WHAT THE TASK ASKS →
Please transcribe, word for word, the line containing "Española de Cooperación" and every line after it through the end of the records below, and nothing else.

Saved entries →
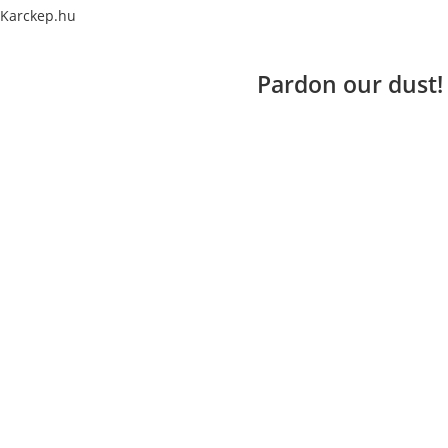
Karckep.hu
Pardon our dust!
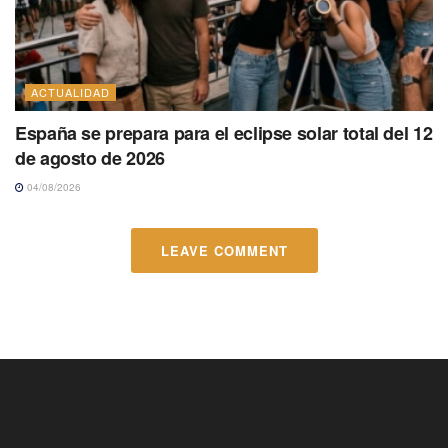
ACTUALIDAD
España se prepara para el eclipse solar total del 12
de agosto de 2026
04/08/2026
LEAVE COMMENT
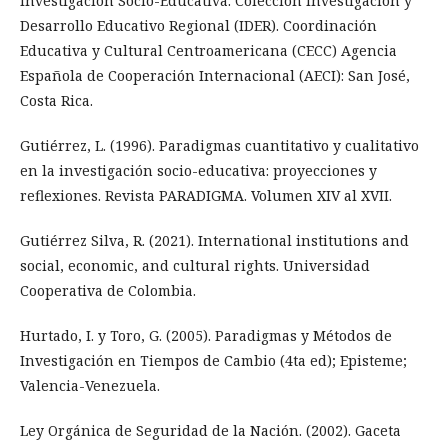
Investigación Socio-Educativa. Colección Investigación y
Desarrollo Educativo Regional (IDER). Coordinación
Educativa y Cultural Centroamericana (CECC) Agencia
Española de Cooperación Internacional (AECI): San José,
Costa Rica.
Gutiérrez, L. (1996). Paradigmas cuantitativo y cualitativo
en la investigación socio-educativa: proyecciones y
reflexiones. Revista PARADIGMA. Volumen XIV al XVII.
Gutiérrez Silva, R. (2021). International institutions and
social, economic, and cultural rights. Universidad
Cooperativa de Colombia.
Hurtado, I. y Toro, G. (2005). Paradigmas y Métodos de
Investigación en Tiempos de Cambio (4ta ed); Episteme;
Valencia-Venezuela.
Ley Orgánica de Seguridad de la Nación. (2002). Gaceta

EXERCISE OUTPUT →
Española de Cooperación Internacional (AECI): San José,
Costa Rica.
Gutiérrez, L. (1996). Paradigmas cuantitativo y cualitativo
en la investigación socio-educativa: proyecciones y
reflexiones. Revista PARADIGMA. Volumen XIV al XVII.
Gutiérrez Silva, R. (2021). International institutions and
social, economic, and cultural rights. Universidad
Cooperativa de Colombia.
Hurtado, I. y Toro, G. (2005). Paradigmas y Métodos de
Investigación en Tiempos de Cambio (4ta ed); Episteme;
Valencia-Venezuela.
Ley Orgánica de Seguridad de la Nación. (2002). Gaceta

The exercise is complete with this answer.